PROBLEM TO WORK ON — Starting from the line with "per storia e geografia.", transcribe each line to the end of the records below. Copy them exactly and write nothing else.

Saved entries:
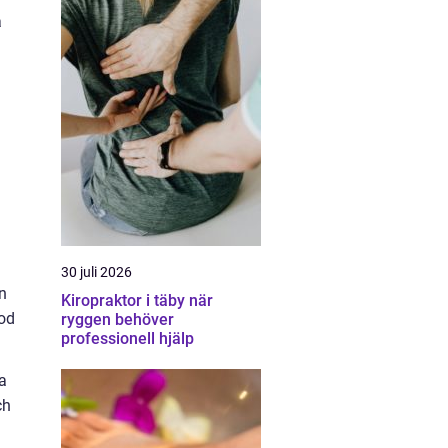
a
a
30 juli 2026
n
Kiropraktor i täby när
ood
ryggen behöver
professionell hjälp
sa
ch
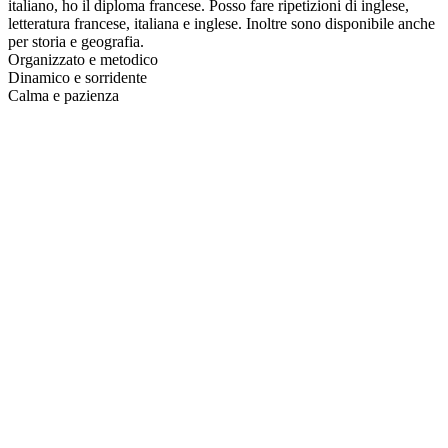
italiano, ho il diploma francese. Posso fare ripetizioni di inglese,
letteratura francese, italiana e inglese. Inoltre sono disponibile anche
per storia e geografia.
Organizzato e metodico
Dinamico e sorridente
Calma e pazienza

TASK OUTPUT —
per storia e geografia.
Organizzato e metodico
Dinamico e sorridente
Calma e pazienza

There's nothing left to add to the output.